- Born: 3 October 1977 (age 48) North London, England
- Occupations: Comedian, actor, television presenter
- Years active: 2001–present

= Lorna Watson =

British comedian, TV presenter (born 1977)

Lorna Watson (born 3 October 1977) is a British comedian, actress, and television presenter. She was one of the presenters of Spy School. Her acting roles include starring in Sister Boniface Mysteries and various characters in television sketch shows Rush Hour, The Wrong Door, and Watson & Oliver with comedy partner Ingrid Oliver.

== Early life and career ==
Watson was born in North London, England, and her initial appearances were during 2001–2002 in the comedy entertainment TV series Gatecrashers.

Among her early performances, in 2007 Watson appeared as Milly in series 2, episode 1, "The Work Outing", of The IT Crowd, and as Svetlana in the comedy drama TV movie Christmas at the Riviera.

In March 2012 she appeared on Let's Dance for Sport Relief with Ingrid Oliver; they danced to Ravel's Boléro. The two met at Tiffin Girls' School in Kingston upon Thames.
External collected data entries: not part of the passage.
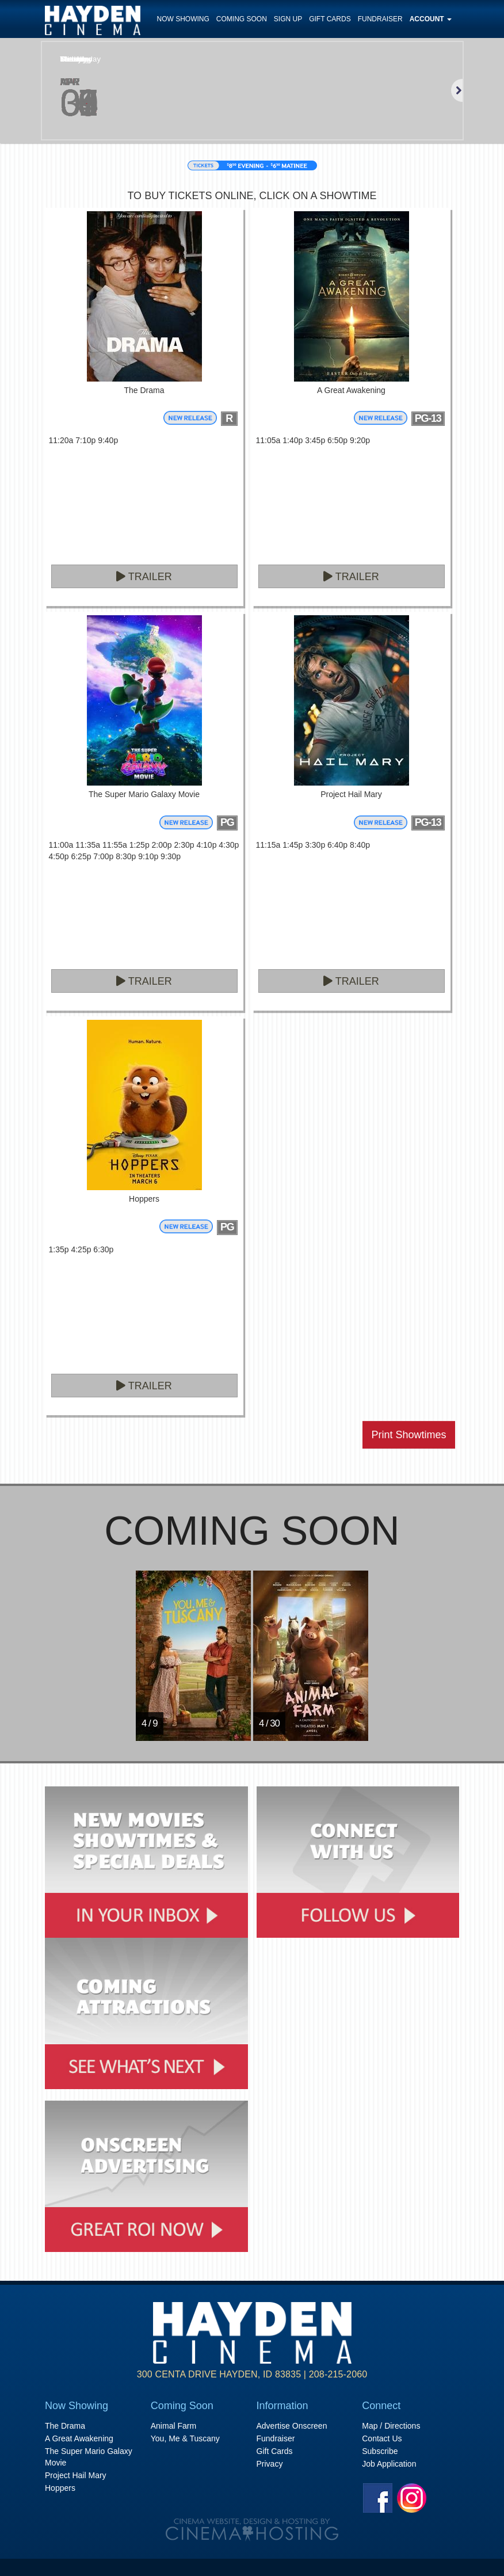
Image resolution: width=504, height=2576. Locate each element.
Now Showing (183, 19)
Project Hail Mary (75, 2475)
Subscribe (380, 2451)
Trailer (144, 576)
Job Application (389, 2463)
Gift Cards (329, 19)
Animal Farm (173, 2425)
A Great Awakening (79, 2438)
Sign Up (288, 19)
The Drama (65, 2425)
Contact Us (382, 2438)
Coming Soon (241, 19)
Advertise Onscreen (292, 2425)
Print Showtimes (408, 1435)
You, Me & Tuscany (185, 2438)
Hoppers (60, 2488)
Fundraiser (380, 19)
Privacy (270, 2463)
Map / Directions (391, 2425)
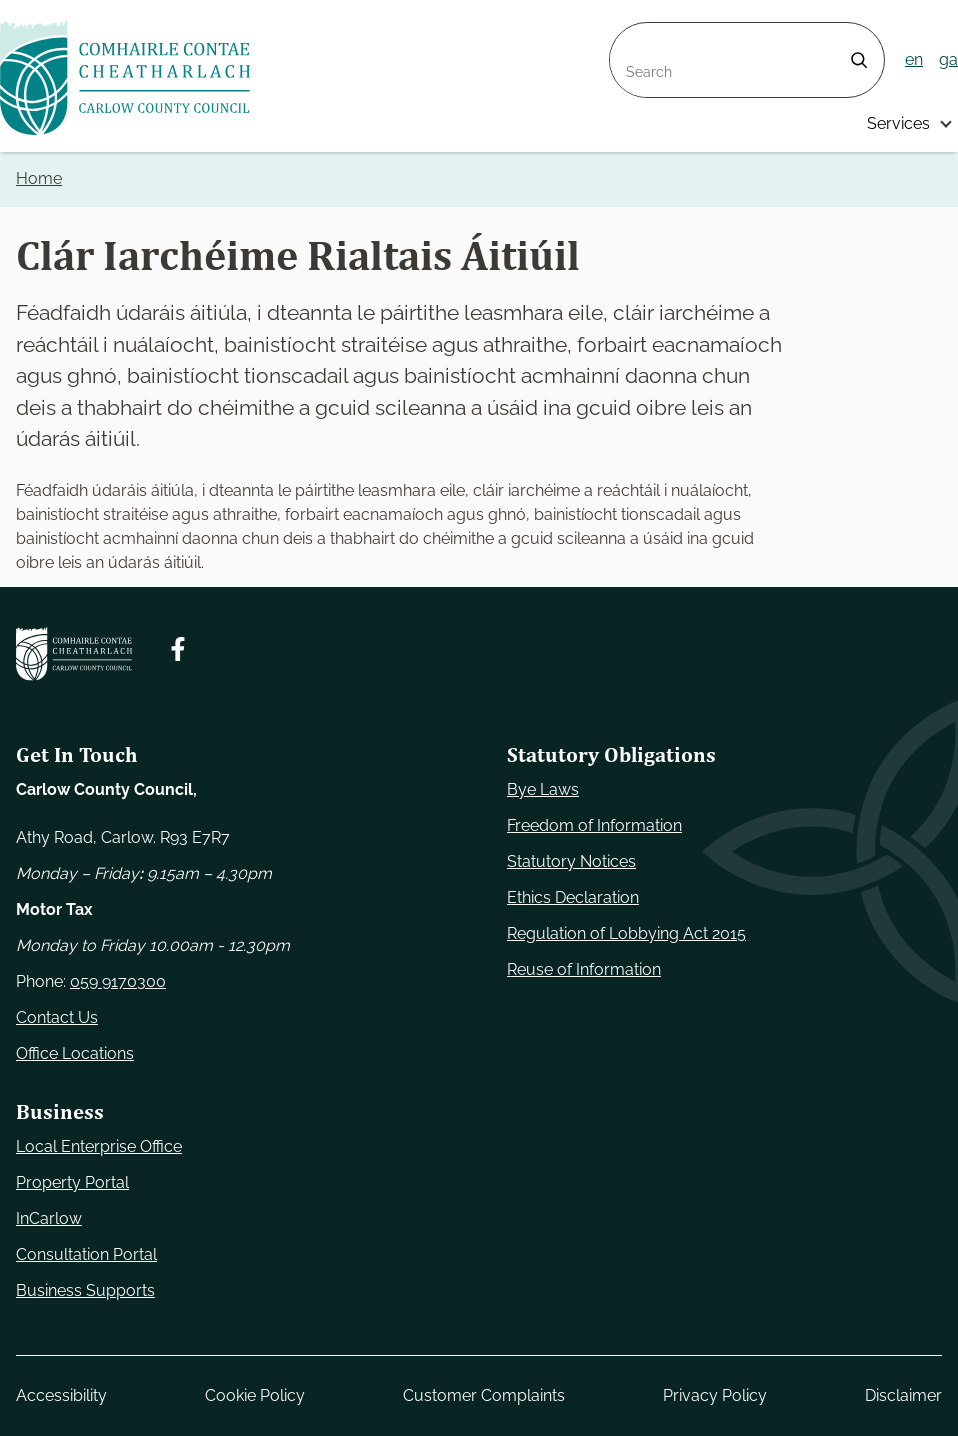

Her influences are French & Saunders and Fry & Laurie.

In 2013, Watson appeared as Sister Boniface in the Father Brown episode "The Bride of Christ" and took part in a special series of The Great British Bake Off. In 2015, she starred in a special episode of Horrible Histories in which she played Boudicca. She also played a one-off character called 'Thingy' in the "Fashion Phonies" episode of CBBC's Hotel Trubble.

She appeared as Dorothy Eatbins in 13 episodes of the Animal TV miniseries in 2018.

In January 2020, it was announced that Watson would be reprising her Sister Boniface role for a new series called Sister Boniface Mysteries, with a ten-episode first series premiering on the streaming service BritBox. The second series aired in 2023 with filming for a third series beginning in June for broadcast in 2024, with Watson also recording a return to Father Brown.

Watson is the author of the 2024 children's book Rabbit on the Rampage published by Walker Books.

She guest starred as Felicity Crawford in Midsomer Murders season 25, episode 4, "Top of the Class", in 2025.